• [Working data]:

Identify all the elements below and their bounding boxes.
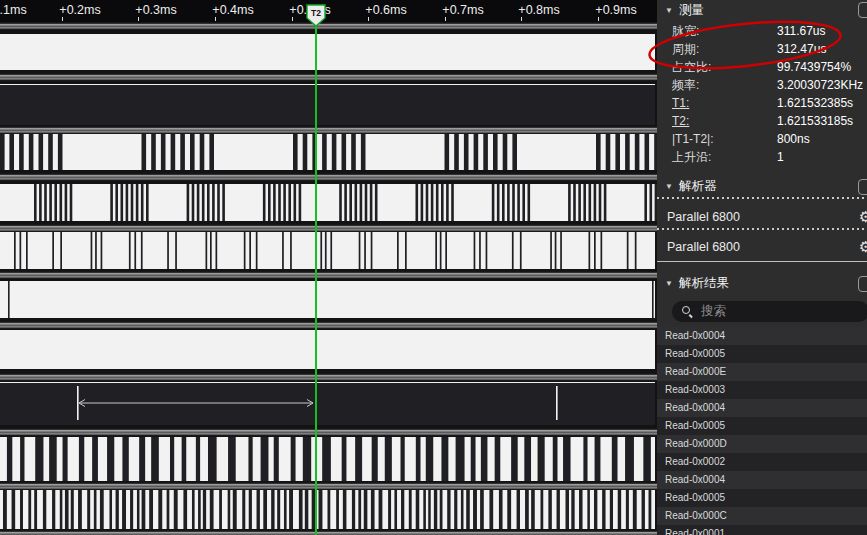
wave-segment bbox=[228, 437, 236, 481]
measurement-value: 800ns bbox=[777, 130, 810, 148]
wave-segment bbox=[249, 232, 251, 269]
wave-segment bbox=[129, 232, 131, 269]
wave-segment bbox=[216, 232, 218, 269]
wave-segment bbox=[109, 490, 112, 529]
decode-result-item[interactable]: Read-0x000C bbox=[657, 507, 867, 525]
wave-segment bbox=[288, 184, 291, 221]
decoder-item[interactable]: Parallel 6800 bbox=[667, 208, 740, 226]
wave-segment bbox=[126, 184, 129, 221]
measurement-value: 3.20030723KHz bbox=[777, 76, 863, 94]
decode-result-item[interactable]: Read-0x0002 bbox=[657, 453, 867, 471]
wave-segment bbox=[604, 184, 607, 221]
wave-segment bbox=[151, 437, 159, 481]
wave-segment bbox=[284, 490, 287, 529]
collapse-triangle-icon: ▼ bbox=[665, 182, 673, 191]
ruler-tick bbox=[598, 17, 599, 21]
wave-segment bbox=[454, 490, 457, 529]
results-panel-button[interactable] bbox=[858, 276, 867, 292]
lane-divider bbox=[0, 530, 657, 535]
wave-segment bbox=[39, 184, 42, 221]
wave-segment bbox=[122, 490, 126, 529]
wave-segment bbox=[625, 437, 634, 481]
wave-segment bbox=[645, 134, 650, 170]
wave-segment bbox=[54, 184, 57, 221]
wave-segment bbox=[299, 490, 303, 529]
wave-segment bbox=[9, 134, 14, 170]
gear-icon[interactable]: ⚙ bbox=[859, 209, 867, 225]
ruler-tick bbox=[292, 17, 293, 21]
measurement-section-header[interactable]: ▼ 测量 bbox=[665, 1, 704, 19]
decode-result-item[interactable]: Read-0x0004 bbox=[657, 327, 867, 345]
wave-segment bbox=[583, 437, 587, 481]
decode-result-item[interactable]: Read-0x0001 bbox=[657, 525, 867, 535]
wave-segment bbox=[212, 184, 215, 221]
decode-result-list: Read-0x0004Read-0x0005Read-0x000ERead-0x… bbox=[657, 327, 867, 535]
decode-result-item[interactable]: Read-0x000E bbox=[657, 363, 867, 381]
search-input[interactable]: 搜索 bbox=[672, 301, 867, 322]
wave-segment bbox=[531, 490, 535, 529]
ruler-label: +0.4ms bbox=[212, 3, 253, 17]
timeline-ruler[interactable]: +0.1ms+0.2ms+0.3ms+0.4ms+0.5ms+0.6ms+0.7… bbox=[0, 0, 657, 22]
wave-segment bbox=[248, 437, 252, 481]
measurement-title: 测量 bbox=[679, 2, 704, 19]
wave-segment bbox=[492, 184, 495, 221]
decode-result-item[interactable]: Read-0x0004 bbox=[657, 399, 867, 417]
decoder-panel-button[interactable] bbox=[858, 179, 867, 195]
wave-segment bbox=[35, 437, 43, 481]
wave-segment bbox=[249, 490, 252, 529]
wave-segment bbox=[122, 437, 128, 481]
decode-result-item[interactable]: Read-0x0005 bbox=[657, 345, 867, 363]
wave-segment bbox=[568, 184, 571, 221]
wave-segment bbox=[560, 232, 562, 269]
wave-segment bbox=[563, 437, 570, 481]
decode-result-item[interactable]: Read-0x0004 bbox=[657, 471, 867, 489]
wave-segment bbox=[322, 134, 327, 170]
measurement-value: 1.621533185s bbox=[777, 112, 853, 130]
ruler-label: +0.6ms bbox=[365, 3, 406, 17]
wave-segment bbox=[483, 134, 488, 170]
wave-segment bbox=[20, 490, 23, 529]
wave-segment bbox=[34, 184, 37, 221]
measurement-row: 占空比:99.7439754% bbox=[672, 58, 864, 76]
ruler-tick bbox=[138, 17, 139, 21]
wave-segment bbox=[489, 490, 493, 529]
measurement-label: 频率: bbox=[672, 78, 699, 92]
waveform-canvas[interactable] bbox=[0, 0, 657, 535]
wave-segment bbox=[635, 134, 640, 170]
wave-segment bbox=[447, 490, 450, 529]
wave-segment bbox=[294, 184, 297, 221]
results-section-header[interactable]: ▼ 解析结果 bbox=[665, 274, 729, 292]
wave-segment bbox=[461, 490, 464, 529]
measurement-row: T2:1.621533185s bbox=[672, 112, 864, 130]
wave-segment bbox=[95, 232, 97, 269]
measurement-label: |T1-T2|: bbox=[672, 132, 714, 146]
ruler-tick bbox=[445, 17, 446, 21]
wave-segment bbox=[423, 490, 426, 529]
wave-segment bbox=[273, 184, 276, 221]
waveform-view[interactable]: +0.1ms+0.2ms+0.3ms+0.4ms+0.5ms+0.6ms+0.7… bbox=[0, 0, 657, 535]
gear-icon[interactable]: ⚙ bbox=[859, 239, 867, 255]
decode-result-item[interactable]: Read-0x0005 bbox=[657, 417, 867, 435]
decoder-item[interactable]: Parallel 6800 bbox=[667, 238, 740, 256]
wave-segment bbox=[493, 134, 498, 170]
decode-result-item[interactable]: Read-0x0005 bbox=[657, 489, 867, 507]
wave-segment bbox=[318, 490, 322, 529]
lane-divider bbox=[0, 482, 657, 490]
wave-segment bbox=[512, 232, 514, 269]
decode-result-item[interactable]: Read-0x0003 bbox=[657, 381, 867, 399]
wave-segment bbox=[39, 134, 44, 170]
wave-segment bbox=[0, 134, 5, 170]
lane-divider bbox=[0, 428, 657, 436]
measurement-label[interactable]: T1: bbox=[672, 96, 689, 110]
decode-result-item[interactable]: Read-0x000D bbox=[657, 435, 867, 453]
wave-segment bbox=[394, 490, 397, 529]
wave-segment bbox=[283, 184, 286, 221]
measurement-panel-button[interactable] bbox=[858, 2, 867, 18]
wave-topline-CH1 bbox=[0, 84, 655, 85]
wave-segment bbox=[642, 490, 645, 529]
wave-segment bbox=[517, 490, 520, 529]
wave-segment bbox=[289, 490, 293, 529]
measurement-label[interactable]: T2: bbox=[672, 114, 689, 128]
decoder-section-header[interactable]: ▼ 解析器 bbox=[665, 177, 716, 195]
lane-divider bbox=[0, 321, 657, 329]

• [Exercise requirements]: An unaltered copy of the material, without images, should be set down.

• [Your solution]:
Identify all the elements below and their bounding boxes.
wave-segment bbox=[228, 437, 236, 481]
measurement-value: 800ns bbox=[777, 130, 810, 148]
wave-segment bbox=[249, 232, 251, 269]
wave-segment bbox=[129, 232, 131, 269]
wave-segment bbox=[216, 232, 218, 269]
wave-segment bbox=[109, 490, 112, 529]
decode-result-item[interactable]: Read-0x000C bbox=[657, 507, 867, 525]
wave-segment bbox=[288, 184, 291, 221]
decoder-item[interactable]: Parallel 6800 bbox=[667, 208, 740, 226]
wave-segment bbox=[126, 184, 129, 221]
measurement-value: 3.20030723KHz bbox=[777, 76, 863, 94]
decode-result-item[interactable]: Read-0x0002 bbox=[657, 453, 867, 471]
wave-segment bbox=[604, 184, 607, 221]
wave-segment bbox=[151, 437, 159, 481]
wave-segment bbox=[284, 490, 287, 529]
collapse-triangle-icon: ▼ bbox=[665, 182, 673, 191]
ruler-tick bbox=[598, 17, 599, 21]
wave-segment bbox=[454, 490, 457, 529]
results-panel-button[interactable] bbox=[858, 276, 867, 292]
lane-divider bbox=[0, 530, 657, 535]
wave-segment bbox=[39, 184, 42, 221]
wave-segment bbox=[122, 490, 126, 529]
wave-segment bbox=[625, 437, 634, 481]
wave-segment bbox=[645, 134, 650, 170]
wave-segment bbox=[54, 184, 57, 221]
wave-segment bbox=[299, 490, 303, 529]
wave-segment bbox=[9, 134, 14, 170]
gear-icon[interactable]: ⚙ bbox=[859, 209, 867, 225]
ruler-tick bbox=[292, 17, 293, 21]
measurement-section-header[interactable]: ▼ 测量 bbox=[665, 1, 704, 19]
decode-result-item[interactable]: Read-0x0004 bbox=[657, 327, 867, 345]
wave-segment bbox=[583, 437, 587, 481]
decode-result-item[interactable]: Read-0x0001 bbox=[657, 525, 867, 535]
wave-segment bbox=[212, 184, 215, 221]
decode-result-list: Read-0x0004Read-0x0005Read-0x000ERead-0x… bbox=[657, 327, 867, 535]
decode-result-item[interactable]: Read-0x000E bbox=[657, 363, 867, 381]
search-input[interactable]: 搜索 bbox=[672, 301, 867, 322]
wave-segment bbox=[531, 490, 535, 529]
ruler-label: +0.4ms bbox=[212, 3, 253, 17]
timeline-ruler[interactable]: +0.1ms+0.2ms+0.3ms+0.4ms+0.5ms+0.6ms+0.7… bbox=[0, 0, 657, 22]
wave-segment bbox=[248, 437, 252, 481]
measurement-title: 测量 bbox=[679, 2, 704, 19]
wave-segment bbox=[492, 184, 495, 221]
decode-result-item[interactable]: Read-0x0004 bbox=[657, 399, 867, 417]
decoder-panel-button[interactable] bbox=[858, 179, 867, 195]
wave-segment bbox=[35, 437, 43, 481]
wave-segment bbox=[249, 490, 252, 529]
wave-segment bbox=[122, 437, 128, 481]
decode-result-item[interactable]: Read-0x0005 bbox=[657, 345, 867, 363]
wave-segment bbox=[568, 184, 571, 221]
wave-segment bbox=[560, 232, 562, 269]
wave-segment bbox=[563, 437, 570, 481]
decode-result-item[interactable]: Read-0x0004 bbox=[657, 471, 867, 489]
wave-segment bbox=[322, 134, 327, 170]
measurement-value: 1.621533185s bbox=[777, 112, 853, 130]
ruler-label: +0.6ms bbox=[365, 3, 406, 17]
wave-segment bbox=[483, 134, 488, 170]
wave-segment bbox=[20, 490, 23, 529]
wave-segment bbox=[34, 184, 37, 221]
measurement-row: 占空比:99.7439754% bbox=[672, 58, 864, 76]
ruler-tick bbox=[138, 17, 139, 21]
wave-segment bbox=[489, 490, 493, 529]
measurement-label: 频率: bbox=[672, 78, 699, 92]
waveform-canvas[interactable] bbox=[0, 0, 657, 535]
wave-segment bbox=[635, 134, 640, 170]
wave-segment bbox=[447, 490, 450, 529]
wave-segment bbox=[294, 184, 297, 221]
results-section-header[interactable]: ▼ 解析结果 bbox=[665, 274, 729, 292]
wave-segment bbox=[461, 490, 464, 529]
measurement-row: T2:1.621533185s bbox=[672, 112, 864, 130]
wave-segment bbox=[95, 232, 97, 269]
measurement-label: |T1-T2|: bbox=[672, 132, 714, 146]
ruler-tick bbox=[445, 17, 446, 21]
wave-segment bbox=[423, 490, 426, 529]
wave-segment bbox=[273, 184, 276, 221]
waveform-view[interactable]: +0.1ms+0.2ms+0.3ms+0.4ms+0.5ms+0.6ms+0.7… bbox=[0, 0, 657, 535]
gear-icon[interactable]: ⚙ bbox=[859, 239, 867, 255]
decode-result-item[interactable]: Read-0x0005 bbox=[657, 417, 867, 435]
decoder-item[interactable]: Parallel 6800 bbox=[667, 238, 740, 256]
wave-segment bbox=[493, 134, 498, 170]
decode-result-item[interactable]: Read-0x0005 bbox=[657, 489, 867, 507]
wave-segment bbox=[318, 490, 322, 529]
lane-divider bbox=[0, 482, 657, 490]
wave-segment bbox=[512, 232, 514, 269]
decode-result-item[interactable]: Read-0x0003 bbox=[657, 381, 867, 399]
wave-segment bbox=[39, 134, 44, 170]
wave-segment bbox=[0, 134, 5, 170]
lane-divider bbox=[0, 428, 657, 436]
measurement-label[interactable]: T1: bbox=[672, 96, 689, 110]
decode-result-item[interactable]: Read-0x000D bbox=[657, 435, 867, 453]
wave-segment bbox=[394, 490, 397, 529]
wave-segment bbox=[283, 184, 286, 221]
measurement-panel-button[interactable] bbox=[858, 2, 867, 18]
wave-topline-CH1 bbox=[0, 84, 655, 85]
wave-segment bbox=[642, 490, 645, 529]
wave-segment bbox=[517, 490, 520, 529]
wave-segment bbox=[289, 490, 293, 529]
measurement-label[interactable]: T2: bbox=[672, 114, 689, 128]
decoder-section-header[interactable]: ▼ 解析器 bbox=[665, 177, 716, 195]
lane-divider bbox=[0, 321, 657, 329]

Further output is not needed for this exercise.